La vita in questi luoghi incontaminati e solitari intensifica il suo innato misticismo che, negli anni ’90, si rispecchia nei suoi dipinti.
Segantini preferisce dipingere en plein air, nei luoghi dove è ambientata la scena da riprodurre, e già dagli anni 1883-84 rinuncia all’uso del bozzetto e al dipingere in uno studio. L’artista non predispone studi preparatori ma la maggior parte delle volte arriva direttamente al disegno dal dipinto.
Nell’ ultimo periodo, nel 1898, adibisce una costruzione affiancata alla sua baita Kuomi a Maloja a sorta di studio dove in realtà va per leggere e disegnare, ma mai per dipingere.
Invitato a collaborare alla realizzazione del padiglione dell’Esposizione Universale di Parigi del 1900, Giovanni Segantini prepara il “Trittico della Natura”.
Proprio per completare quest’opera il 18 settembre del 1899 l’artista sale ai 2.700 metri dello Schafberg, e colpito da un violento attacco di peritonite, Giovanni Segantini muore il 28 settembre 1899.

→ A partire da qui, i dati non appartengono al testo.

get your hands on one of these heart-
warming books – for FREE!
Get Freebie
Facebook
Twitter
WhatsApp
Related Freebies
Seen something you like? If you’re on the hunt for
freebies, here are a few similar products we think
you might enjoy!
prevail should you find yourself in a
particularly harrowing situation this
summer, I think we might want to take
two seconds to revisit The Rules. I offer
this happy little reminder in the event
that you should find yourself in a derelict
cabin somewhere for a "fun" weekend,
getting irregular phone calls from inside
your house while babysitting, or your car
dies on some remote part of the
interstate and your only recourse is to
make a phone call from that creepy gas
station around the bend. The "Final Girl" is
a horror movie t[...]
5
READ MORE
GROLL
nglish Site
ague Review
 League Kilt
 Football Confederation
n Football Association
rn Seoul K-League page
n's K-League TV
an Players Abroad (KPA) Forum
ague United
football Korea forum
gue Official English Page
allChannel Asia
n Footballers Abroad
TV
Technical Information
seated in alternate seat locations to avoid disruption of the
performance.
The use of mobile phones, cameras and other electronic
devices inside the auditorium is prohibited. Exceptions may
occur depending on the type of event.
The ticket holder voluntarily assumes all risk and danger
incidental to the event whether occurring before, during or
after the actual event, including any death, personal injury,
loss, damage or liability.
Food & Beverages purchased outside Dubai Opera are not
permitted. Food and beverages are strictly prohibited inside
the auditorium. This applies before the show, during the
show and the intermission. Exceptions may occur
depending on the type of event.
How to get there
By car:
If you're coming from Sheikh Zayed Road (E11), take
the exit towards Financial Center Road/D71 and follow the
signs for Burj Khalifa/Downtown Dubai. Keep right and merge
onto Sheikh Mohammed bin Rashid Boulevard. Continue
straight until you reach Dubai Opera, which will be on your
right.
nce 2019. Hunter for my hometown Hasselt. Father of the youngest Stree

Nel 1896 l’opera Le due madri fu premiata a Vienna con la massima onoreficenza, sancendo il successo internazionale dell’artista che due anni dopo partecipò come invitato d’onore alla prima mostra ufficiale della Secessione. “Vienna rimase scioccata alla vista della sua grande opera. La vacca nella stalla a grandezza naturale, del cui manto si vedeva ogni singolo pelo, così come si vedeva ogni singolo filo di paglia sotto di lei […]. L’Accademia si fece il segno della croce, i professori della giuria si indignarono, ma proprio in quei giorni al Künstlerhaus furono i giovani ad avere la parola e Segantini ottenne la medaglia d’oro. Quando poi i giovani fecero la Secessione, l’uomo di Maloja entrò con entusiasmo nelle loro primissime fila”.
È madre…
Chi parla ai figli degli altri come fossero suoi. Chi semina parole di coraggio e sostegno.
Chi, ogni giorno, unisce e tesse fili di riconciliazione;
colei che aiuta le altri madri e le sorregge quando non ce la fanno;
colei che sa guardare oltre la disabilità, l’estraneità, il sangue che non le appartiene, chi fornisce seconde e terze possibilità.
È madre chi rende semplice ciò che è complesso;
Chi dà fiducia e non perde mai la speranza di riuscire laddove risiede l’impossibile.